The Wine Smells Like Rotten Eggs
Another issue that’s not overly common is sulfur dioxide, but it does exist and can make the wine smell pretty bad. “This usually occurs when too many sulfite preservatives are used when bottling. Sulfites are a good thing as they limit oxidization, however, if used too much they will leave you with a wine smelling of rotten eggs,” he says. Yuck.
The Wine Tastes Like Fruit—But Not in a Good Way
After bottling your wine, remove it from sunlight. Too much heat or sunlight can cause the wine to essentially "cook." “The wine will taste like baked or oversweet fruits instead of fresh,” he says. It might also taste caramelly, waxy, peanutty, or “stewed,” explains Torrence O’Haire, Wine Director at The Gage in Chicago.
Luckily, you can keep wine fresher longer. “The enemies that will speed the breakdown of your wine are warmth and oxygen, so you’ve only got to limit the two of those. Store your wine in the fridge (red too!) and it will not only remove the warmth problem, but the exchange of oxygen is slower in cold temps, so it will help there too,” says O’Haire.
“You can also decant your wine into a smaller bottle, reducing the amount of air trapped inside, further slowing the oxidation process,” he says. You can also get techy and try gadgets, like pumps, argon sprays, and more, all of which seek to protect against oxygen damage, and will probably add at least a day or two to the quality of the wine, O’Haire says.
What to Do With Spoiled Wine
You might need to toss it, especially if it tastes dreadful, but perhaps you can cook with it. It’s important to recognize the gradient of “spoilage.”

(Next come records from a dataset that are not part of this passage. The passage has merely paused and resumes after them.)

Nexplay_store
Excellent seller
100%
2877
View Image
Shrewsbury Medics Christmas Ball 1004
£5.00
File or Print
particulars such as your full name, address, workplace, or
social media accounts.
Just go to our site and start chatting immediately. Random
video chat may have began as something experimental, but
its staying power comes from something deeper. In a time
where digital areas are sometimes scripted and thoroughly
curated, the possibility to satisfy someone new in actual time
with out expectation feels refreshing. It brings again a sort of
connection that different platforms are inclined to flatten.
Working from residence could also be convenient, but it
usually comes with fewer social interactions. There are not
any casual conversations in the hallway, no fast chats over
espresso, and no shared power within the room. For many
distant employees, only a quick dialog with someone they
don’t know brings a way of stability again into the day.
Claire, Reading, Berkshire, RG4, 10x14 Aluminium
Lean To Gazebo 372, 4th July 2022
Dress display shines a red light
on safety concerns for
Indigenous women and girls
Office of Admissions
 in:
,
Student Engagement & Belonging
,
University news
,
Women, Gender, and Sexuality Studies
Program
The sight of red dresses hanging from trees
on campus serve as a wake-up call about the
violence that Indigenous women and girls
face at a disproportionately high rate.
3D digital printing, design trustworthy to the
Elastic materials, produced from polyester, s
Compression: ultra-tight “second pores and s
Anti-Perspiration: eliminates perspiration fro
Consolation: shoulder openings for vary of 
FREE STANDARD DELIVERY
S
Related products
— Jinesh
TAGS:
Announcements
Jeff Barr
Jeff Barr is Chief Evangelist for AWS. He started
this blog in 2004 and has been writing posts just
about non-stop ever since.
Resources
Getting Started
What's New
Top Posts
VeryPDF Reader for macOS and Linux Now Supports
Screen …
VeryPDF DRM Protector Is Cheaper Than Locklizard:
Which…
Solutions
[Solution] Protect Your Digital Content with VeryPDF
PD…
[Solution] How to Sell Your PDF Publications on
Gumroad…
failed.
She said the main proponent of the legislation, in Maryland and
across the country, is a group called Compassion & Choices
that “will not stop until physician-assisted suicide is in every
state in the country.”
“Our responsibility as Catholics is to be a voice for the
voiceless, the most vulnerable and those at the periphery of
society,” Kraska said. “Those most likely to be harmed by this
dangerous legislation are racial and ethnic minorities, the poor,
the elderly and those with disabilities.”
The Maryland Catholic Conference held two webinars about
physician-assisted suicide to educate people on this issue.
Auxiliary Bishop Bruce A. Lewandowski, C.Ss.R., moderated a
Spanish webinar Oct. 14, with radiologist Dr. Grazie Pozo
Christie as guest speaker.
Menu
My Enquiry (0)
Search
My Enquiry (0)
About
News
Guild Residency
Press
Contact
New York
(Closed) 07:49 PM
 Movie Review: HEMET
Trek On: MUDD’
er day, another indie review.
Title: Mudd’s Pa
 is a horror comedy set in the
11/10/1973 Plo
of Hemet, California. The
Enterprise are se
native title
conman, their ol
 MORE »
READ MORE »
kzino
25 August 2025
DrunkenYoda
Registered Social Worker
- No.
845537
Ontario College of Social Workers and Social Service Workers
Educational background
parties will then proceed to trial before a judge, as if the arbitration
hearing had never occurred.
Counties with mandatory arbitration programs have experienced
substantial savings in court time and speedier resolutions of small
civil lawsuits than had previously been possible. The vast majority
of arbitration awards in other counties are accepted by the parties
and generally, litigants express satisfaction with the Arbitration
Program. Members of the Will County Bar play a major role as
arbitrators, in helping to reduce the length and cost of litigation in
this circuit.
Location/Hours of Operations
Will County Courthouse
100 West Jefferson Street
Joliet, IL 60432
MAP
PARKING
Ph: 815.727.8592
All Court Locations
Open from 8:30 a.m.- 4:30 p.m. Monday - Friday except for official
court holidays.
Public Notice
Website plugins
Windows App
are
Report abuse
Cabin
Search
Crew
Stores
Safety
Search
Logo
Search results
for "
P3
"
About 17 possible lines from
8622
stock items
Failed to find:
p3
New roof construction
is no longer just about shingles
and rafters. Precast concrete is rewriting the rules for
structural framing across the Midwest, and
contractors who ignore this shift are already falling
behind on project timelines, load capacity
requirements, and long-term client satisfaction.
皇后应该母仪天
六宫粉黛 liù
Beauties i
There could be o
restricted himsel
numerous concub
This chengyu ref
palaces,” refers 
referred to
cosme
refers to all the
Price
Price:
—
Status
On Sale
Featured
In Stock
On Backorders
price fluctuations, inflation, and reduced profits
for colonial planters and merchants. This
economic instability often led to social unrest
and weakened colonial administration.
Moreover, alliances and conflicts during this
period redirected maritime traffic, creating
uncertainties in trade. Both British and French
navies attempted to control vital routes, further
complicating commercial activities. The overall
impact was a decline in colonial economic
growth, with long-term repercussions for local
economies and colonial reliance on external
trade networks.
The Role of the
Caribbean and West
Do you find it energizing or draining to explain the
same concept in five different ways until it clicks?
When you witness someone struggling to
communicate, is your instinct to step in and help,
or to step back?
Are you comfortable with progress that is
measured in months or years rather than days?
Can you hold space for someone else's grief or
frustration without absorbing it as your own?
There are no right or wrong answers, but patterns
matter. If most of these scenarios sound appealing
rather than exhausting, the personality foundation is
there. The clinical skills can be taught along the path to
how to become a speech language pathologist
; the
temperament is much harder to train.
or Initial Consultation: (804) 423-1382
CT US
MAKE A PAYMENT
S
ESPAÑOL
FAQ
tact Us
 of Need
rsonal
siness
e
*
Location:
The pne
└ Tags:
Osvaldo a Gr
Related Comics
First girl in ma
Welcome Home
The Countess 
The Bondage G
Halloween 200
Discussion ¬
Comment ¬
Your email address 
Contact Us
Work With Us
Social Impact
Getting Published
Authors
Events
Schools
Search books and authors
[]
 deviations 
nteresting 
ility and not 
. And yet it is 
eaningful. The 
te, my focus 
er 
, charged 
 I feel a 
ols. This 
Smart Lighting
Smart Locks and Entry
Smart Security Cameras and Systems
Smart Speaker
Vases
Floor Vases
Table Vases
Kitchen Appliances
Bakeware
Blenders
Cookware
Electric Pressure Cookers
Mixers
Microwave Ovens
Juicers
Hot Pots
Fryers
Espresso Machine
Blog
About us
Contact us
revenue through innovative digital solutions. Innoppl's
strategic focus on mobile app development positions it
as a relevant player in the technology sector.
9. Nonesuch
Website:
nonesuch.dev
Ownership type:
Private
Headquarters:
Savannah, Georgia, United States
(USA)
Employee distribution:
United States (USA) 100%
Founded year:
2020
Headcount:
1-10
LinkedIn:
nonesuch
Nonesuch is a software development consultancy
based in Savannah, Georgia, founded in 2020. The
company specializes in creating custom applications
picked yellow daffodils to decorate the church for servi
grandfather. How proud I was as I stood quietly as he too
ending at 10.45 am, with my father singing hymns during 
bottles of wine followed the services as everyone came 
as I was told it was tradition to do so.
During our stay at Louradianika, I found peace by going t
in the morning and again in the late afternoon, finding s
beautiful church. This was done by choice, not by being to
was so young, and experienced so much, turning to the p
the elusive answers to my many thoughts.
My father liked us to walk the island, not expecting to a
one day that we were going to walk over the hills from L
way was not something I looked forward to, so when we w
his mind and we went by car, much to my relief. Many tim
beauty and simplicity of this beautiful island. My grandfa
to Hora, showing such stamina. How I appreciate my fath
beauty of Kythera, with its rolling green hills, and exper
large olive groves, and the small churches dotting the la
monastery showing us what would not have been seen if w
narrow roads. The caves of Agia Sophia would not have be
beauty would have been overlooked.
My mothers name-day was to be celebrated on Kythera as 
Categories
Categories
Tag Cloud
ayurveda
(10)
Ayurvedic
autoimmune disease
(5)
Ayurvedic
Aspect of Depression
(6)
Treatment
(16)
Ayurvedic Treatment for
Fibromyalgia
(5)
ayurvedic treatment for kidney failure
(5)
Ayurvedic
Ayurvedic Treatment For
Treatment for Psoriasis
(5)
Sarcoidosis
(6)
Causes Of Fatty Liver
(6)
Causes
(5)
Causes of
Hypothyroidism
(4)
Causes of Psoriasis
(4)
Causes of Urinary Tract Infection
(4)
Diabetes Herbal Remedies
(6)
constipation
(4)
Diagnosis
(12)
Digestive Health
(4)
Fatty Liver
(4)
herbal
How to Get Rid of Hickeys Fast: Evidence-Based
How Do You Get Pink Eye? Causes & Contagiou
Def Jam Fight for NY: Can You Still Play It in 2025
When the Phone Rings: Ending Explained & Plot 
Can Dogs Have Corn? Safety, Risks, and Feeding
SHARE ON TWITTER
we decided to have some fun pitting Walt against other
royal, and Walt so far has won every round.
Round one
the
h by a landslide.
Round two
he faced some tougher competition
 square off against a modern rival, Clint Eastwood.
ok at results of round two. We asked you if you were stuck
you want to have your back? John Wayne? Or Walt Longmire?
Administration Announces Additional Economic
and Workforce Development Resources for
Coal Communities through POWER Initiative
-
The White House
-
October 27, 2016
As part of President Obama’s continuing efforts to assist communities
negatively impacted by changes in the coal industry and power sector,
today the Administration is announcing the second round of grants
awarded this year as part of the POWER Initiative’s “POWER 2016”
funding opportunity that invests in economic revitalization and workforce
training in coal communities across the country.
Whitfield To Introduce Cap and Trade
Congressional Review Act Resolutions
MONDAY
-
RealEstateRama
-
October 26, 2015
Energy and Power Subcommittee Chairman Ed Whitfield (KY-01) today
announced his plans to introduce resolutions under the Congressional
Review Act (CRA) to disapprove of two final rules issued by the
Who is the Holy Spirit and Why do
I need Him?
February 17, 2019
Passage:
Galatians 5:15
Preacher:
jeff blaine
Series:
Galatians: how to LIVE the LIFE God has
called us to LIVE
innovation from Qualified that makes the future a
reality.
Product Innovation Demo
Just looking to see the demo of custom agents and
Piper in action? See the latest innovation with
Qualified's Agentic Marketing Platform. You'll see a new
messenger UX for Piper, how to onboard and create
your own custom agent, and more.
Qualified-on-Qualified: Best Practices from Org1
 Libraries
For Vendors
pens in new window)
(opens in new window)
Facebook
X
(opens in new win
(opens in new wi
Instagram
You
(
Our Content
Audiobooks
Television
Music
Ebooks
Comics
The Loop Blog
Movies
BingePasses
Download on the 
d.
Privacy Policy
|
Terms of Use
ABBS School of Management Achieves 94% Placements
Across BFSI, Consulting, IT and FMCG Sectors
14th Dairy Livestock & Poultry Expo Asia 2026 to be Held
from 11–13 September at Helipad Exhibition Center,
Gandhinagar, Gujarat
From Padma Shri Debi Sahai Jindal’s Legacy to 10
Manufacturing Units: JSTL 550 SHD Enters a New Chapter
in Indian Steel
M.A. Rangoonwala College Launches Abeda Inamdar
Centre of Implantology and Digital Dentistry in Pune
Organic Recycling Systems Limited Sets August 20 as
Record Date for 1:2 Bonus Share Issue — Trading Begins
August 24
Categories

“I’ve had wines that, sure, weren’t day-one fresh, but were perfectly enjoyable for two full weeks. Wine isn’t like raw hamburger—it’s not just going to ‘go bad’ or make you sick...it will just get less and less delicious,” says O’Haire.
“When a wine is below-ideal, but not entirely unpleasant, it’s the perfect time to send it to the kitchen. There are all sorts of fabulous dishes you can make with a tired bottle of wine—coq au vin (chicken braised in wine, bacon, and mushrooms), spaghetti all’ubraico (drunk spaghetti, cooked in wine until deep purple), or my favorite, pears poached in wine,” he says.